Open Source

LM Studio 0.4.14 adds MTP speculative decoding for faster local LLMs

Speculative decoding speeds up inference by predicting multiple tokens at once.

Deep Dive

LM Studio has finally added support for MTP (Multi-Token Prediction) speculative decoding in its latest beta release (version 0.4.14 Build 2). This feature, which is off by default, allows users to speed up local LLM inference by predicting multiple tokens simultaneously using a draft model. To enable it, users must update their llama.cpp engine to version 2.15.0 and manually select "MTP" under "Manually choose model load parameters" before loading a model.

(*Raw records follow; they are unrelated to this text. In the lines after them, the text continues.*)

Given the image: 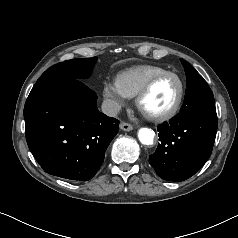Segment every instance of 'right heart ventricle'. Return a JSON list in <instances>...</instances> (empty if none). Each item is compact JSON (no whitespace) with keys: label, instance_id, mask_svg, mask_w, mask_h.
Listing matches in <instances>:
<instances>
[{"label":"right heart ventricle","instance_id":"right-heart-ventricle-1","mask_svg":"<svg viewBox=\"0 0 238 238\" xmlns=\"http://www.w3.org/2000/svg\"><path fill=\"white\" fill-rule=\"evenodd\" d=\"M165 71L154 65L136 66L120 72L116 81L128 98H134L151 77Z\"/></svg>","mask_w":238,"mask_h":238}]
</instances>
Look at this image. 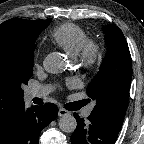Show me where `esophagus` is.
I'll list each match as a JSON object with an SVG mask.
<instances>
[{
  "mask_svg": "<svg viewBox=\"0 0 144 144\" xmlns=\"http://www.w3.org/2000/svg\"><path fill=\"white\" fill-rule=\"evenodd\" d=\"M69 114H70V112L67 111L66 109H64V108L59 109L58 116L63 117V116H67Z\"/></svg>",
  "mask_w": 144,
  "mask_h": 144,
  "instance_id": "34e87169",
  "label": "esophagus"
}]
</instances>
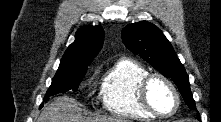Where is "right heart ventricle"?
Wrapping results in <instances>:
<instances>
[{"mask_svg": "<svg viewBox=\"0 0 221 122\" xmlns=\"http://www.w3.org/2000/svg\"><path fill=\"white\" fill-rule=\"evenodd\" d=\"M147 74V69L133 60L116 62L102 80L101 99L104 108L120 117L153 119L154 116L142 107L137 94L138 84Z\"/></svg>", "mask_w": 221, "mask_h": 122, "instance_id": "e07e8e85", "label": "right heart ventricle"}]
</instances>
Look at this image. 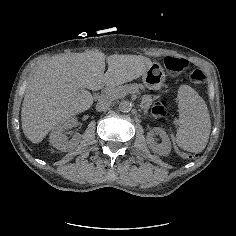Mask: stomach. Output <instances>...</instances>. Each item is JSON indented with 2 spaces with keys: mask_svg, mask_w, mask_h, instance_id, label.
Instances as JSON below:
<instances>
[{
  "mask_svg": "<svg viewBox=\"0 0 236 236\" xmlns=\"http://www.w3.org/2000/svg\"><path fill=\"white\" fill-rule=\"evenodd\" d=\"M142 81L145 87L151 90L160 89L165 82V73L160 65H152L143 75Z\"/></svg>",
  "mask_w": 236,
  "mask_h": 236,
  "instance_id": "obj_1",
  "label": "stomach"
}]
</instances>
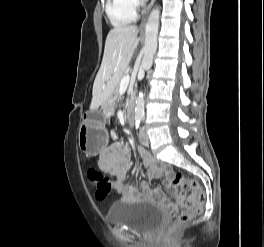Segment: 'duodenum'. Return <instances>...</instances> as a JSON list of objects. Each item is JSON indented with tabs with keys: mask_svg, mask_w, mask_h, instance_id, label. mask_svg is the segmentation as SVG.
Segmentation results:
<instances>
[{
	"mask_svg": "<svg viewBox=\"0 0 264 247\" xmlns=\"http://www.w3.org/2000/svg\"><path fill=\"white\" fill-rule=\"evenodd\" d=\"M127 122L129 125H132L134 122V113L132 109H129L127 112Z\"/></svg>",
	"mask_w": 264,
	"mask_h": 247,
	"instance_id": "410a0bca",
	"label": "duodenum"
}]
</instances>
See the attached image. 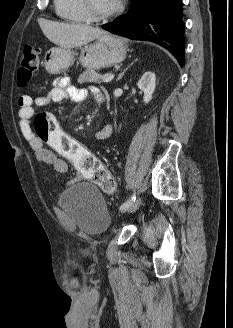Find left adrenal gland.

The update brings a well-known speculative decoding technique to LM Studio's user-friendly interface. MTP works by having a smaller, faster draft model propose several token candidates at once; the main model then verifies them in a single forward pass. This can reduce the number of autoregressive steps, cutting latency dramatically — especially useful for real-time chat and coding assistants running locally. The feature is currently in beta, so performance may vary depending on the model pair and hardware.

Key Points
  • LM Studio 0.4.14 Build 2 (Beta) adds MTP speculative decoding support
  • Requires llama.cpp engine 2.15.0 and manual enabling in model load parameters
  • Speeds up inference by predicting multiple tokens in parallel, reducing latency

Why It Matters

Faster local AI inference means more responsive apps, lower costs, and better real-time experiences.